Ishta Spinal Touch has its origins with two Chiropractors called John Hurley and Helen Sanders. John Hurley was a structural engineer who had become fascinated with the idea of applying his knowledge of structural stresses to the human body. To further this aim he trained as a Chiropractor. He obtained his degree from the Palmer College of Chiropractic in 1915. While in Chiropractic College he met a fellow student, Helen Sanders, and they married. Together, in the early 1920’s, they developed a technique for postural reintegration using engineering principles, laws of leverage, physiology and Chiropractic. They called it Aquarian Age Healing. Drs. Hurley and Sanders eventually divorced and Dr. Hurley moved to Colorado where he continued to teach the technique until his death in the late 1950’s.

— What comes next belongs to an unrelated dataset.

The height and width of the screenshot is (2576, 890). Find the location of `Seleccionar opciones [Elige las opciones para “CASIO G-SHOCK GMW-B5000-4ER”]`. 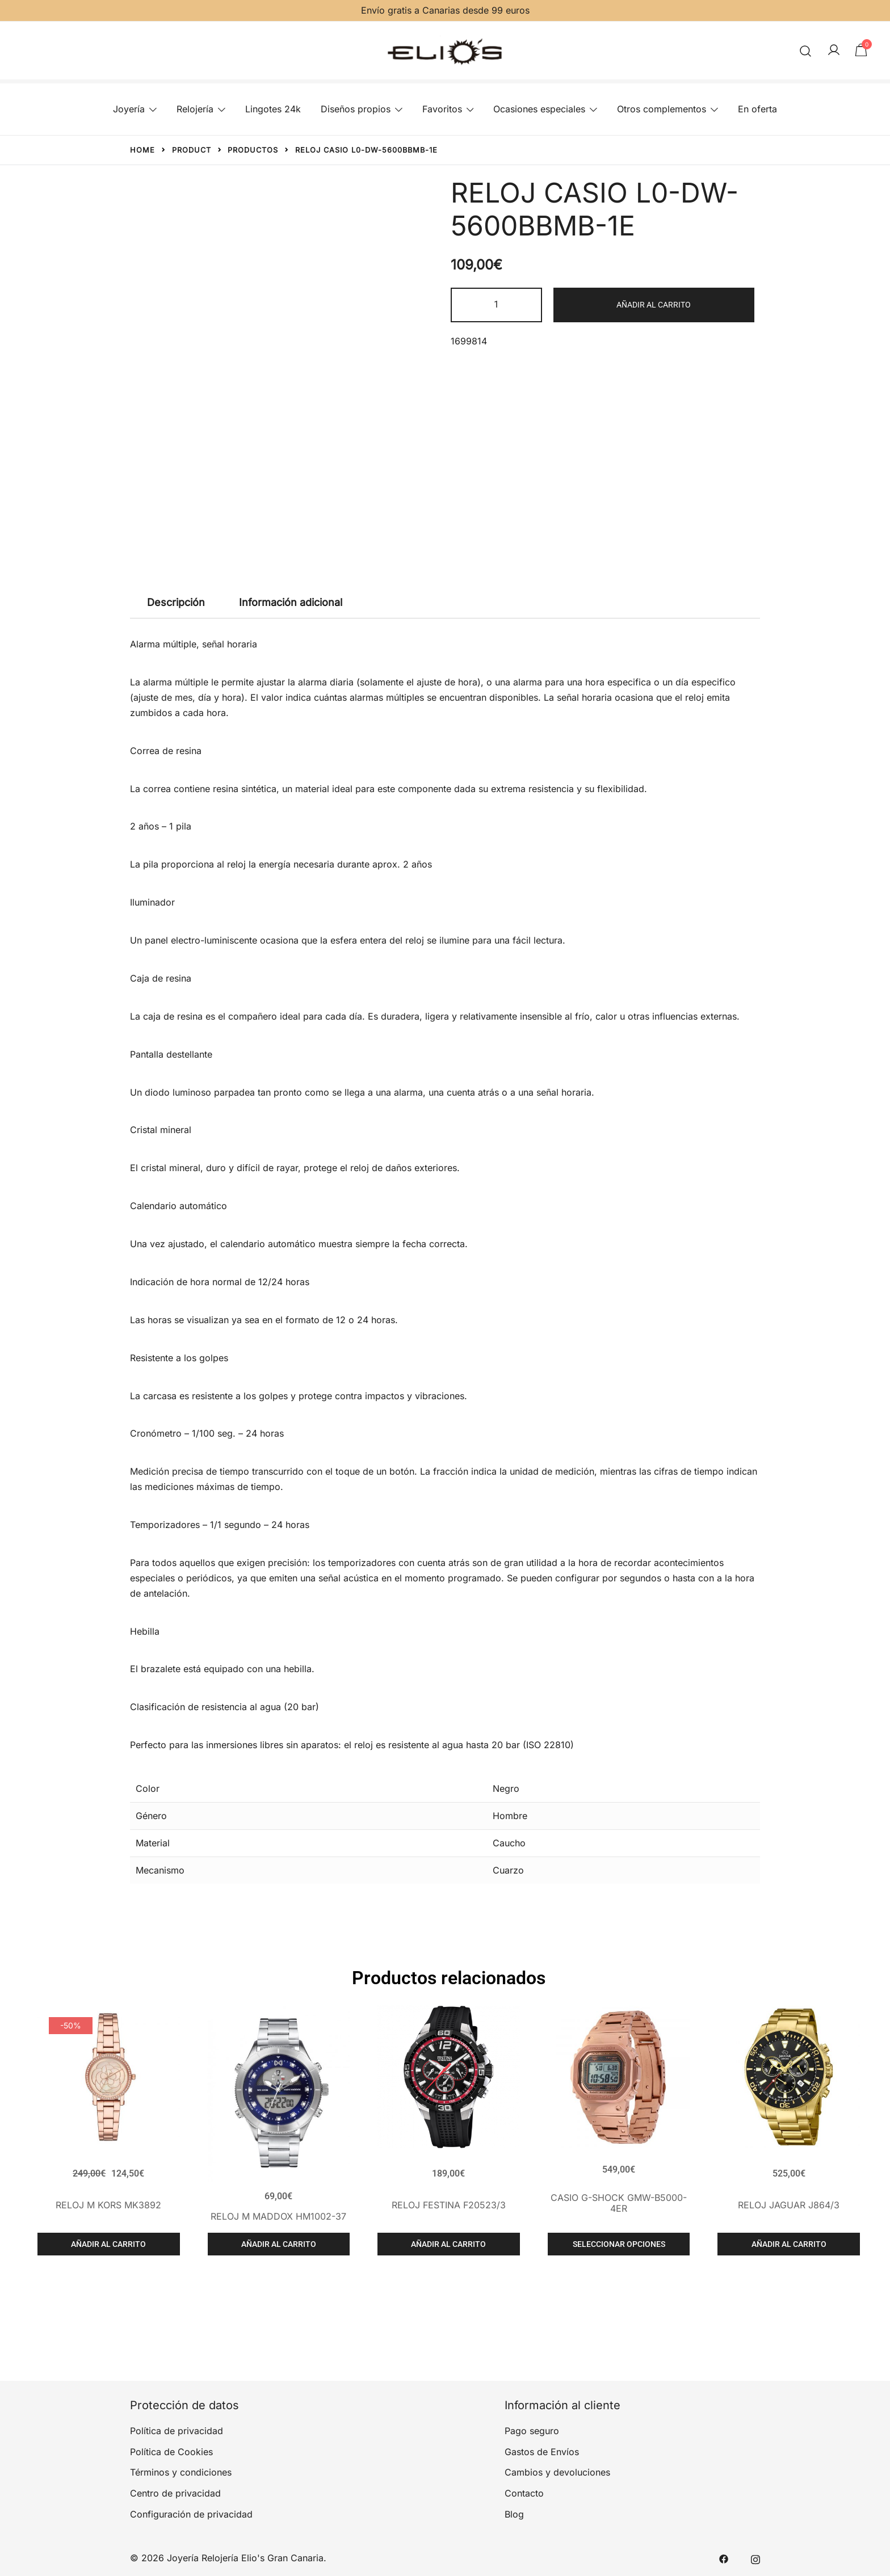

One of the instructors that John Hurley trained was a Chiropractor called Francis Goes. He worked in private practice and kept the technique pure. In 1962 he taught another Chiropractor called LaMar Rosquist, over a period of about fifteen months, who collated all the material. He was later to change the name to Spinal Touch. Dr. Goes encouraged Dr. Rosquist to improve and refine the technique, and in 1975 he published the ‘Encyclopaedia of the Spinal Touch Treatment’ and began teaching it.
Sue Weller and Allyn Edwards, both McTimoney Chiropractors, went over to America to train with Dr. Rosquist in 1998. As they had been the Principal and Senior practical tutors at the McTimoney Chiropractic College for many years, Dr. Rosquist asked them if they would train to be tutors in Spinal Touch, and teach it to health care professionals and to lay people in the United Kingdom. They now run seminars in Ishta Spinal Touch.
ISHTA stands for Integrating Spinal Health with Therapeutic Approaches. They believe that Spinal Touch has the ability to enhance many other therapeutic modalities, either in combination or in alternation with them. They also have a thriving private practice where Spinal Touch is used extensively.